A 7.ª Conferência Internacional Bienal de Estudos sobre a Música Metal terminou na sexta-feira, em Sevilha, organizada pela Sociedade Internacional sobre os Estudos da Música Metal (ISMMS, na sigla em inglês), de cuja direção faz parte David Miguel. A conferência de 2025 teve o apoio de diversas universidades espanholas.

A iniciativa contou com mais de 100 comunicações de investigadores de diversos países e continentes, relacionadas com o heavy metal e abarcando âmbitos tão diversos como a musicologia, a sociologia, a cultura, a psicologia ou “a demografia dos fãs”.

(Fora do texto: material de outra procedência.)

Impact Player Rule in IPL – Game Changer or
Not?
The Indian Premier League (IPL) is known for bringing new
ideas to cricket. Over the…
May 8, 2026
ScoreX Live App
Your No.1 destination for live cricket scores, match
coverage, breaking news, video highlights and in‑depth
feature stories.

David Miguel explicou à Lusa que a ISMMS nasceu há mais de uma década e depois de, nos anos de 1990, ter “começado a surgir o interesse sociológico nesta área de estudos” e de, já no arranque do século XXI, “se ter começado a abrir o leque das áreas de interesse no estudo do heavy metal como género de música em diversas perspetivas”. A ISMMS publica há dez anos uma revista científica.

“Penso que talvez haja alguma necessidade de a Sociedade [a ISMMS] e de os ‘metal studies’ se ligarem um pouco mais à indústria, ou seja, estudarem um bocadinho mais o ponto vista dos negócios, dos modelos de negócio, como sobrevivem os artistas. Não tanto só o interesse sociológico, mas também mais a musicologia”, defendeu David Miguel, a propósito do universo atual dos estudos da música metal.